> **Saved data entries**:
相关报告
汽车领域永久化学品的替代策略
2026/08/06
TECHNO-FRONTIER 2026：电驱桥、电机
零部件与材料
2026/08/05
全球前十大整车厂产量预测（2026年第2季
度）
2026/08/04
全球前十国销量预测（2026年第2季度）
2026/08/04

==

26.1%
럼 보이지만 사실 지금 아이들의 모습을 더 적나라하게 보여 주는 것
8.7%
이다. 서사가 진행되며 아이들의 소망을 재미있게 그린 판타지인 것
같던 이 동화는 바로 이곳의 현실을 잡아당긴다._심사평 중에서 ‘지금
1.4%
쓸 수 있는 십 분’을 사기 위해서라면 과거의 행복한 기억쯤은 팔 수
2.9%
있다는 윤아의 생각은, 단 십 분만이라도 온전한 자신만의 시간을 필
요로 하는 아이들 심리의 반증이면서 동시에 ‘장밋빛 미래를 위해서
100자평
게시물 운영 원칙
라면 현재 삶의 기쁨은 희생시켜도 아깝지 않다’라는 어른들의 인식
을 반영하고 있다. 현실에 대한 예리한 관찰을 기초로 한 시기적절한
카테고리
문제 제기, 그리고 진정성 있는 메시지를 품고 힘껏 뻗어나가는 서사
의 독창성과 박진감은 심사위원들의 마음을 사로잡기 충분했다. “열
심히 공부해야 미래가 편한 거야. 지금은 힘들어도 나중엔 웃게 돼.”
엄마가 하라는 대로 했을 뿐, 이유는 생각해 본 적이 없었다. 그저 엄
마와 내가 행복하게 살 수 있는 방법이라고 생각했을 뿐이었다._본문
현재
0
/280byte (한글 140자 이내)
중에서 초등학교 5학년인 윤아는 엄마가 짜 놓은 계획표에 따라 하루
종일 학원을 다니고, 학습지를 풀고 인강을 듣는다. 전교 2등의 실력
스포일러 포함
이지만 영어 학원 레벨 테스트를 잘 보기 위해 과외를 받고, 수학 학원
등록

---

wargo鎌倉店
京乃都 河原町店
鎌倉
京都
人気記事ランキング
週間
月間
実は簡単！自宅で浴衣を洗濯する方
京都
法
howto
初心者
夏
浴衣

> **About this task**: Of the lines above, show those in which "아이들의" appears.

> **Response to this exercise**:
럼 보이지만 사실 지금 아이들의 모습을 더 적나라하게 보여 주는 것
이다. 서사가 진행되며 아이들의 소망을 재미있게 그린 판타지인 것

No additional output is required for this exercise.